A 1989 description of immigrant raids and state xenophobia in the UK from the communist newsletter, The Red Menace.

Submitted by Juan Conatz on July 11, 2009

At dawn on Wednesday 18th January 1989 police sledgehammered their way into the Church of the Ascension in Manchester and arrested Viraj Mendis. Viraj had spent two years in sanctuary attempting to avoid being deported; 48 hours after his arrest he had been expelled from Britain, put on a plane to Sri Lanka and an uncertain future.

From the publicity this case received you might think that all this was an unusual occurrence - in fact last year 700 people were deported from the UK. The only difference was that a campaign had made Viraj Mendis virtually into a household name and won him considerable support, as was shown by the fact that 2000 people marched to Manchester police station on the night of his arrest.
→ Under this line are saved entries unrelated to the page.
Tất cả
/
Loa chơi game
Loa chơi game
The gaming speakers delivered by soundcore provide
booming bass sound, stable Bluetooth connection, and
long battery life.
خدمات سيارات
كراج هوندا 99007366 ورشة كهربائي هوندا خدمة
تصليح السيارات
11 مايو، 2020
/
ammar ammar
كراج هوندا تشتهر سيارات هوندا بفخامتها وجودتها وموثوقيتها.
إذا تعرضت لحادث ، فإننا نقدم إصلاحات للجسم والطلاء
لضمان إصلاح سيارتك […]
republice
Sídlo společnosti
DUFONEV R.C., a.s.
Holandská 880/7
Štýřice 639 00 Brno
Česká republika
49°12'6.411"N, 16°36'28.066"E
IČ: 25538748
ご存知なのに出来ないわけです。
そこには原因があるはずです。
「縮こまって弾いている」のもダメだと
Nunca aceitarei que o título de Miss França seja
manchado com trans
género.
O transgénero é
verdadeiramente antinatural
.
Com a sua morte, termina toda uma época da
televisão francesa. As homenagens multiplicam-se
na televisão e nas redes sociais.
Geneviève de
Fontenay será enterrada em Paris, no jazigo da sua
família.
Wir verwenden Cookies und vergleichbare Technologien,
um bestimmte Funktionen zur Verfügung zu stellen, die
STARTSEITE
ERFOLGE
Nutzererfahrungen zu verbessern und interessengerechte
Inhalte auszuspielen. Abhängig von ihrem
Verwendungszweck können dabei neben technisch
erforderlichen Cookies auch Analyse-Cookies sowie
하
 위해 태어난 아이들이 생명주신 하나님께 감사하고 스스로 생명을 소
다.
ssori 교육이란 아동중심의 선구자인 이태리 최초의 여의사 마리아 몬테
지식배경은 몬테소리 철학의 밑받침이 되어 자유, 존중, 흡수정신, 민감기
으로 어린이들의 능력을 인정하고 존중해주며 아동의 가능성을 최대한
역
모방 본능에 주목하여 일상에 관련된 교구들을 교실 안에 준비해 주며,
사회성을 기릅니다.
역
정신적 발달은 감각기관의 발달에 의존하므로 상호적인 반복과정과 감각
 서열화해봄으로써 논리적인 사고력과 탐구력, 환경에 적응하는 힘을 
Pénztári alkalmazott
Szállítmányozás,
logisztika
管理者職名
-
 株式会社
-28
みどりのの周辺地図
Viraj’s deportation does however signal the start of a further acceleration in the harassment of “immigrants” in Britain. Having made an example of Viraj - himself an anti-deportation activist - thousands of others now face being dragged from their beds and put on planes to the other side of the world. For some this could mean a return to arrest, torture and death in “their’ native country; for the “lucky’ ones the psychological torture of being forcibly separated from their friends, family and chosen home.

'GO OUT AND WHACK THEM'

Those waiting for the knock on the door include Kabul Khan, camping in a Birmingham mosque with his family after escaping from immigration officials who want to deport him to Pakistan. They include the 50 or so people hiding in a network of safe-houses run by the “Underground Railway” of helpers. They include 8000 would-be refugees waiting in Britain and up to 250,000 people labelled by the State as ‘illegal immigrants’. According to a source within the Immigration service: “Everything had to wait until Mendis was out of the country.Now the word is to go out and whack them. It is going fo be like Mendis - snatched and deported within 48 hours.” (The Observer, 22/1/89). Anyone harbouring ‘illegals’ could face 6 months in jail or a £2,000 fine.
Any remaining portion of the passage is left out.